Assim, é fundamental rechaçar, o voluntarismo espontaneísta, isto é, aquelas ações sem definição política precisa, isso por que a linguagem da possibilidade é uma disposição possível quando subverte radicalmente toda a pérfida enfermidade que acompanha a dominação de classes, seja ela de que forma se apresente. Em alguns casos a resistência pode parecer fraca, desarticulada ou dispersa, mas não significa sua inexistência. São forças que se complementam, embora contraditoriamente. Aqui a liberdade não pode ser apenas uma “grande palavra” (Lenin), um superficial juízo de valor moral, uma representação metafórica ou a ingênua intenção de planificar as “raças”, mas uma meta verdadeira, com força suficiente, capaz de assegurar mudanças real e constitutivas de um futuro, onde todos/as consigam em vida serem aceitos com suas diferenças.

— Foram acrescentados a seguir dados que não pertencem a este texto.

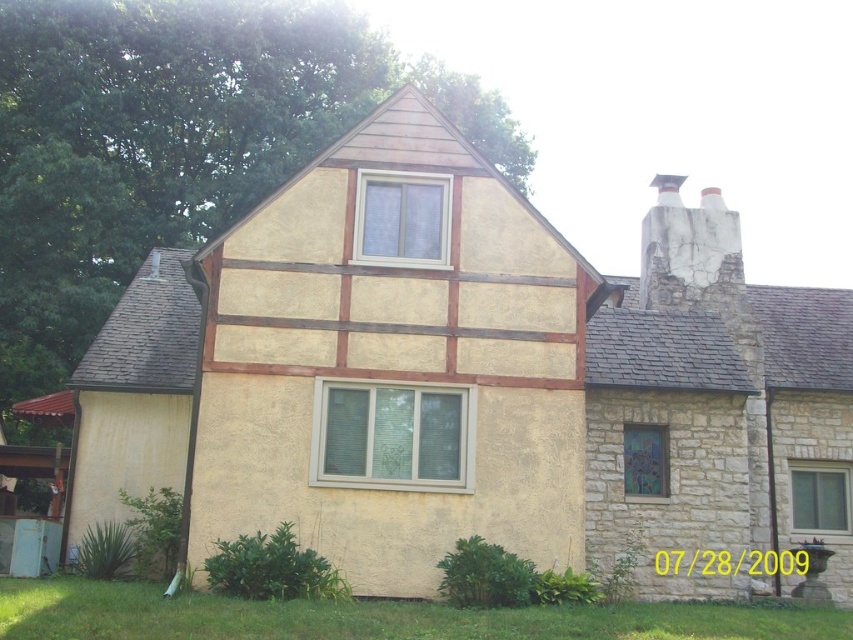 Question: In this image, where is clear glass window at center located relative to clear glass window at lower right?

Choices:
 (A) below
 (B) above

Answer: (B)

Question: Can you confirm if clear glass window at upper center is wider than clear glass window at lower right?

Choices:
 (A) no
 (B) yes

Answer: (B)

Question: Among these objects, which one is nearest to the camera?

Choices:
 (A) green grass at lower left
 (B) stained glass window at center-right

Answer: (A)

Question: Which of the following is the closest to the observer?

Choices:
 (A) (654, 618)
 (B) (631, 490)
 (C) (360, 237)
 (D) (465, 486)

Answer: (A)

Question: Is the position of clear glass window at center more distant than that of stained glass window at center-right?

Choices:
 (A) no
 (B) yes

Answer: (A)

Question: Which is farther from the stained glass window at center-right?

Choices:
 (A) clear glass window at upper center
 (B) green grass at lower left
 (C) clear glass window at lower right

Answer: (A) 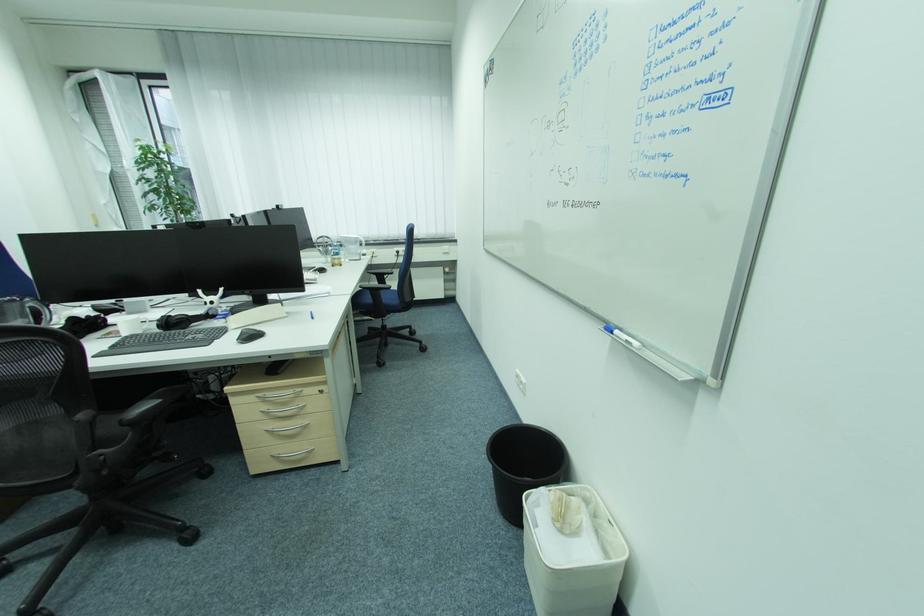 Locate an element on the screen. This screenshot has width=924, height=616. computer mouse is located at coordinates (249, 334). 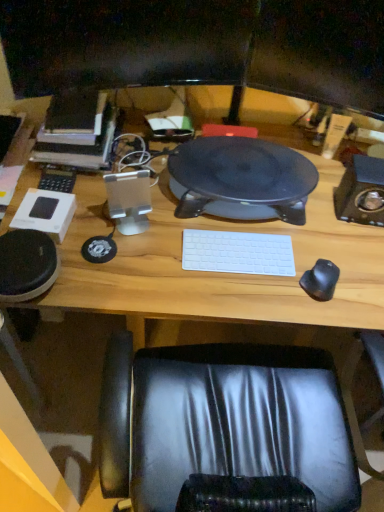 At what (x,y) coordinates should I click in order to perform the action: click on vacant region above white matte keyboard at center (from a real-world perspective). Please return your answer as a coordinate pair (x, y). This screenshot has width=384, height=512. Looking at the image, I should click on (236, 249). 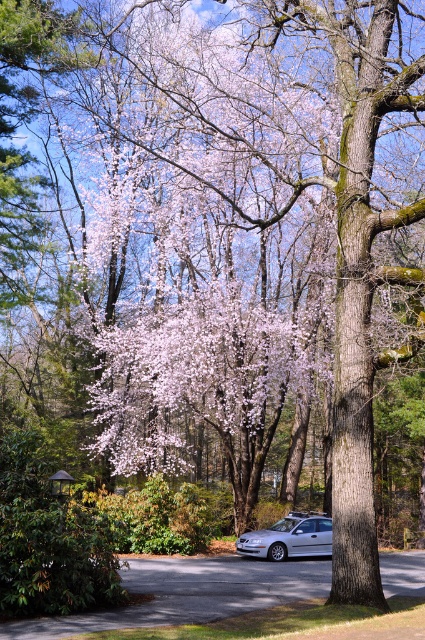 You are planning to park your car on the gray asphalt driveway at lower center but there is already a silver metallic car at lower center parked there. Based on the scene description, can your car fit on the driveway without overlapping the existing car?

The gray asphalt driveway at lower center is bigger than the silver metallic car at lower center, so there might be enough space for another car to park without overlapping, but it depends on the exact dimensions of both the driveway and your car.

In the scene shown: You are driving a silver metallic car at lower center and want to park it on the gray asphalt driveway at lower center. Can you maneuver the car into the driveway without crossing any obstacles?

The gray asphalt driveway at lower center is to the left of the silver metallic car at lower center, so you can maneuver the car into the driveway by moving left without crossing any obstacles.

You are a gardener planning to plant a new flower bed between the gray asphalt driveway at lower center and the silver metallic car at lower center. Considering their relative sizes, which object should you place the flowers closer to in order to ensure they receive adequate sunlight?

The gray asphalt driveway at lower center is taller than the silver metallic car at lower center, so placing the flowers closer to the silver metallic car at lower center would allow them to receive more sunlight as the driveway blocks less light due to its height. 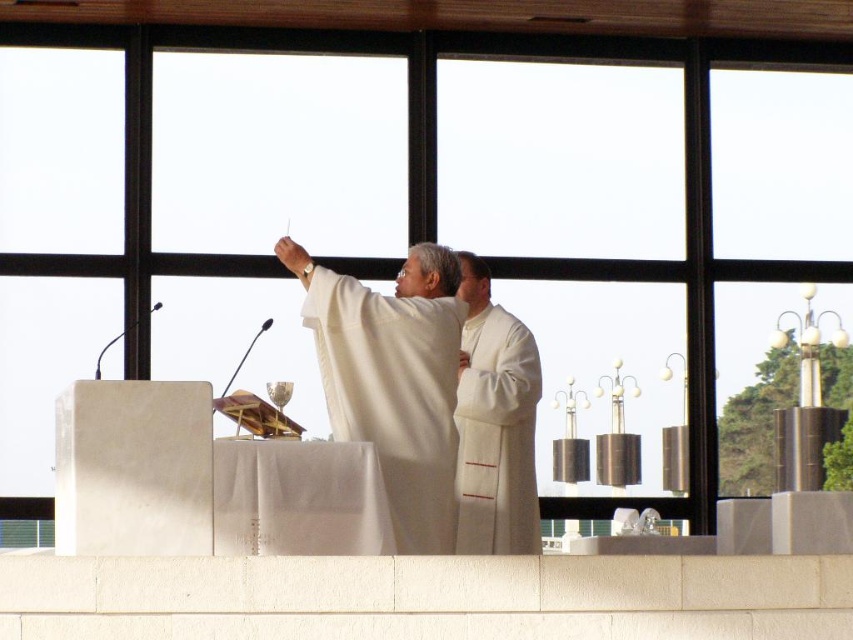 Question: Which of the following is the farthest from the observer?

Choices:
 (A) white silk robe at center
 (B) white matte robe at center

Answer: (A)

Question: Is white matte robe at center positioned behind white silk robe at center?

Choices:
 (A) no
 (B) yes

Answer: (A)

Question: Does white matte robe at center appear on the right side of white silk robe at center?

Choices:
 (A) yes
 (B) no

Answer: (B)

Question: Among these objects, which one is nearest to the camera?

Choices:
 (A) white silk robe at center
 (B) white matte robe at center

Answer: (B)

Question: Which point is farther from the camera taking this photo?

Choices:
 (A) (463, 540)
 (B) (434, 401)

Answer: (A)

Question: Does white matte robe at center appear over white silk robe at center?

Choices:
 (A) no
 (B) yes

Answer: (B) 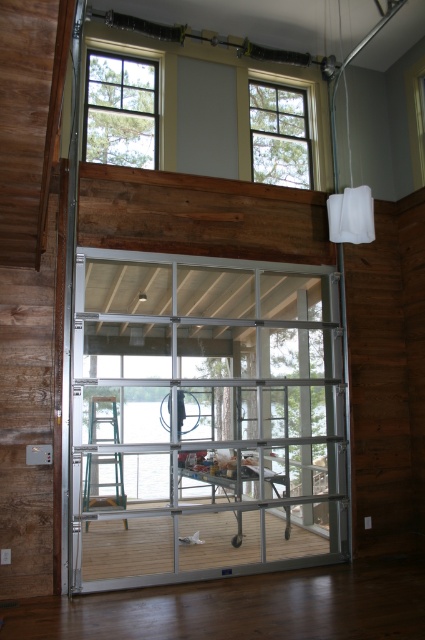 Question: Which point is closer to the camera?

Choices:
 (A) clear glass door at center
 (B) clear glass window at upper left
 (C) clear glass window at upper center
 (D) green plastic ladder at lower left

Answer: (A)

Question: Which of the following is the farthest from the observer?

Choices:
 (A) clear glass window at upper left
 (B) clear glass window at upper center
 (C) green plastic ladder at lower left
 (D) clear glass door at center

Answer: (C)

Question: Which is nearer to the clear glass window at upper left?

Choices:
 (A) green plastic ladder at lower left
 (B) clear glass window at upper center
 (C) clear glass door at center

Answer: (B)

Question: Is clear glass window at upper left wider than clear glass window at upper center?

Choices:
 (A) no
 (B) yes

Answer: (A)

Question: Is clear glass door at center positioned behind green plastic ladder at lower left?

Choices:
 (A) yes
 (B) no

Answer: (B)

Question: Is clear glass window at upper center to the right of green plastic ladder at lower left from the viewer's perspective?

Choices:
 (A) yes
 (B) no

Answer: (A) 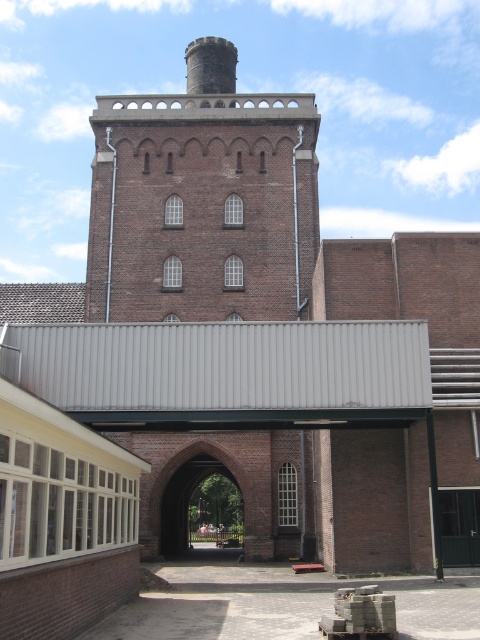 Question: Which object appears farthest from the camera in this image?

Choices:
 (A) brown brick tower at upper center
 (B) smooth gray chimney at upper center

Answer: (B)

Question: Which object is closer to the camera taking this photo?

Choices:
 (A) smooth gray chimney at upper center
 (B) brown brick tower at upper center

Answer: (B)

Question: Can you confirm if brown brick tower at upper center is positioned below smooth gray chimney at upper center?

Choices:
 (A) no
 (B) yes

Answer: (B)

Question: Can you confirm if brown brick tower at upper center is bigger than smooth gray chimney at upper center?

Choices:
 (A) no
 (B) yes

Answer: (A)

Question: Which point is closer to the camera?

Choices:
 (A) (217, 80)
 (B) (151, 316)

Answer: (B)

Question: Can you confirm if brown brick tower at upper center is thinner than smooth gray chimney at upper center?

Choices:
 (A) yes
 (B) no

Answer: (B) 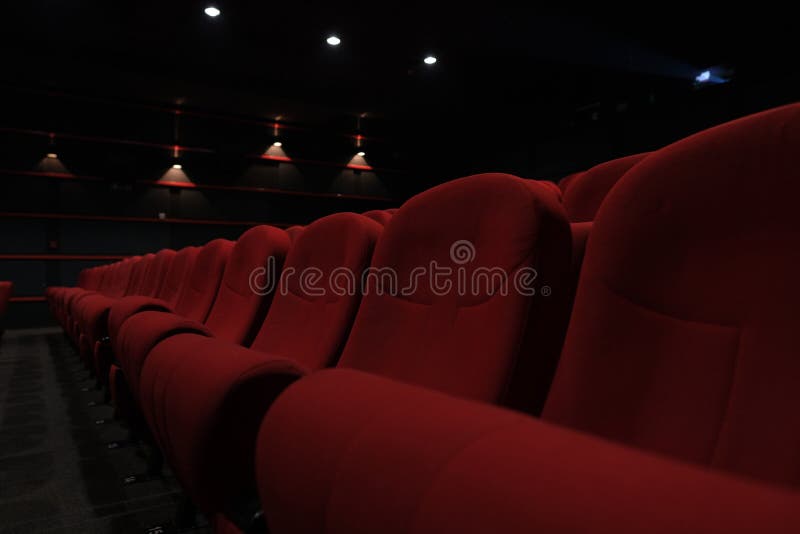 Where is `front rounded part of seat`? The image size is (800, 534). front rounded part of seat is located at coordinates (338, 460), (206, 374), (152, 327), (129, 310), (93, 309), (78, 296), (60, 296), (48, 294). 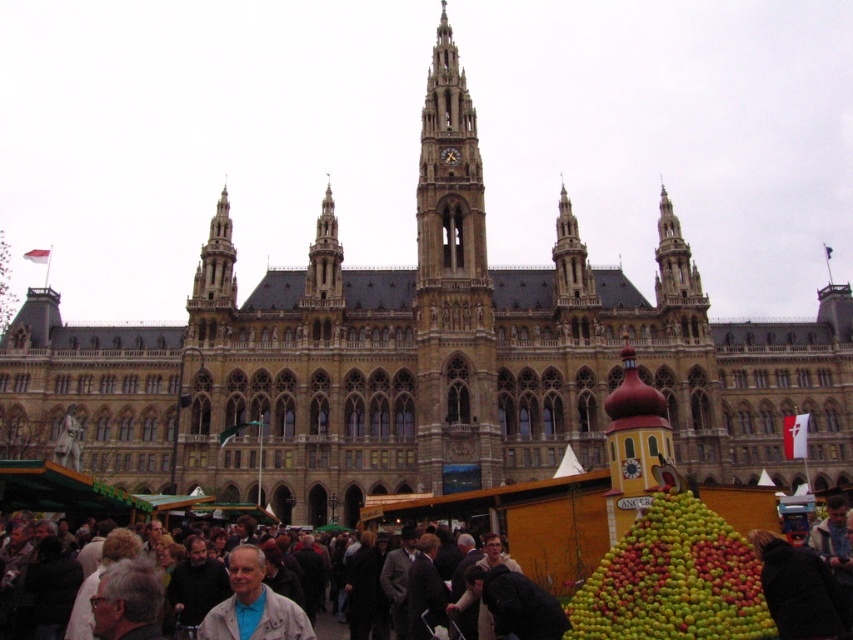 Question: Which of these objects is positioned closest to the brown stone tower at center?

Choices:
 (A) brown stone tower at upper center
 (B) light gray jacket at center
 (C) dark brown coat at lower right
 (D) green matte apples at lower right

Answer: (A)

Question: Does green matte apples at lower right come behind dark brown coat at lower right?

Choices:
 (A) yes
 (B) no

Answer: (A)

Question: Which point appears closest to the camera in this image?

Choices:
 (A) (809, 563)
 (B) (337, 272)

Answer: (A)

Question: Which of the following is the farthest from the observer?

Choices:
 (A) light gray jacket at center
 (B) green matte apples at lower right
 (C) golden stone tower at center

Answer: (C)

Question: Is brown stone tower at center below dark brown leather jacket at lower center?

Choices:
 (A) yes
 (B) no

Answer: (B)

Question: Is dark brown coat at lower right further to the viewer compared to brown stone tower at upper center?

Choices:
 (A) no
 (B) yes

Answer: (A)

Não há superação de relações capitalistas se a estrutura de exploração também capitalista permance inalterada. Nesse caso, cabe aos professres/as enquanto intelectuais trasformadores/as, significar, no plano praxiológico, os diversos equívocos interpretativos listados como referenciais e/ou paradigmas teóricos, seja quanto aos processos de uma exploração exacerbada, exclusão contínua, formas de alienação, produção de violências ou mesmo quanto às redutoras análises sobre ensino/aprendizagem e fracasso escolar.